Rajendra K. Aneja returns to India after 15 years and finds that despite the brilliant growth in GDP, the conditions of the poor have not improved significantly in Mumbai.

   
 
Welcome to Incredible India!" proclaimed a tattered banner at Mumbai airport. Patricia and I squeeze into a dilapidated taxi.
 
Three stray dogs chase our taxi. The rattling tin- pot taxi, grunts and groans raucously on compressed natural gas. A massive CNG cylinder monopolizes the boot of the car. So, two suitcases are rammed against us. " Never walk a street after dark. It is not only the goons you have to worry about. It is also stray dogs. They rule the streets at night," cautions our driver. Welcome.
 
As we leave the airport, we undergo continuous nerve- wracking jolts, due to the ragged roads. At traffic signals children encircle the taxi, seeking alms. This is Patricias first visit to India. She is petrified and rolls up the glass. The urchins knock wildly on the glass, gesticulating for money.
 
We see massive mounds of uncollected, scattered garbage, at street corners. The stench is obnoxious. " Where are the dust- bins?" asks Patricia. Everywhere there are crowds of people. Waiting to cross a road, buy milk, and board a bus.
 
With such massive throngs, there can be no disciplined queues.
The taxi crawls through Dharavi, Asias biggest slum, with a population of 2 Mn. It is grey and dilapidated. Broken roads, open potholes, traffic snarls delay our odyssey. Ramshackle houses are falling apart. Shops, homes overflow onto the streets. There are over 500 residents to a toilet in this slum. Many people relieve themselves on the streets.
 
We see entire footpaths, built for pedestrians, swallowed by shanties. Houses made of tin, plywood, aluminum on the footpaths, have built mezzanine floors. They have electricity, meters and TV dishes.

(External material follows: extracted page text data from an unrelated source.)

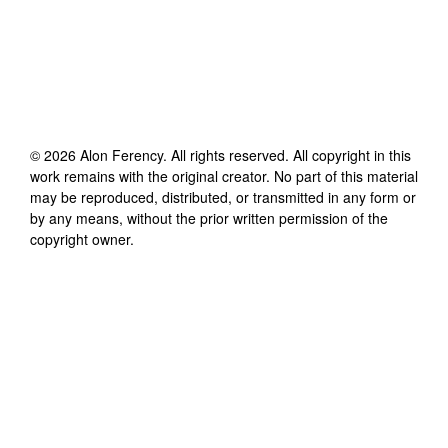
©
2026
Alon Ferency
. All rights reserved. All copyright in this
work remains with the original creator. No part of this material
may be reproduced, distributed, or transmitted in any form or
by any means, without the prior written permission of the
copyright owner.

So, homeless people bathe, live, sleep in shanties, on footpaths earmarked for pedestrians. Then, pedestrians walk on roads meant for cars. On a two- lane road, one lane is occupied by pedestrians and hawkers selling potatoes, oranges and underwears. Our taxi crawls at a snails pace on a narrow road. " Bigger cars, smaller roads!" observes our driver.
 
A few days later, Patricia and I go grocery shopping. We buy mangoes and cauliflower, from some shops on the street. They are covered with dust and soot. Patricia is habituated to shopping in air- conditioned hypermarkets, where 11 varieties of apples, 8 varieties of oranges and 7 varieties of tomatoes sell after cleaning, grading and packing. " How do I get a fresh loaf of bread?" she laments.
 
" Do not bring anything with you! You get everything here," our friends had written to us. But, we could not buy a freezer, in any electronic shop. Gradually it dawned on us, that most electronic items, cost upto 100 per cent higher here, than abroad.
 
We rent an apartment in new tall tower. Patricia loved the marble floors. " I feel like a Princess", she proclaimed. " But the entrance to this 25 storied tower is so narrow that no fire brigade can pass through. The main road so is traffic clogged that an ambulance will need an hour to get through!" she opined. She was right. She added " There is no helipad! All towers must have helipads as a safety precaution!" That night, we had a power cut for 4 hours. The next day we had a water- cut for 6 hours. My Princess was despondent.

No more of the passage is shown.